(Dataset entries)
◇ ◇ ◇ ◇

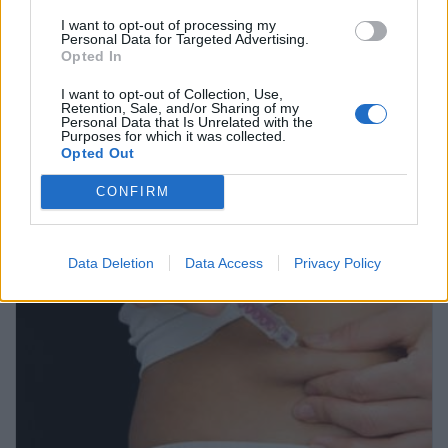
.
I want to opt-out of processing my
Personal Data for Targeted Advertising.
Autor:
Dr. Carlos Muñoz Retana
Opted In
I want to opt-out of Collection, Use,
Retention, Sale, and/or Sharing of my
â€‹Actualizado: 24 de Agosto, 2018
Personal Data that Is Unrelated with the
Purposes for which it was collected.
Opted Out
CONFIRM
Data Deletion
Data Access
Privacy Policy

◇ ◇ ◇ ◇

→ What the task asks
Reproduce each entry precisely, dropping only the pictures.

→ Solution for this exercise
.
I want to opt-out of processing my
Personal Data for Targeted Advertising.
Autor:
Dr. Carlos Muñoz Retana
Opted In
I want to opt-out of Collection, Use,
Retention, Sale, and/or Sharing of my
â€‹Actualizado: 24 de Agosto, 2018
Personal Data that Is Unrelated with the
Purposes for which it was collected.
Opted Out
CONFIRM
Data Deletion
Data Access
Privacy Policy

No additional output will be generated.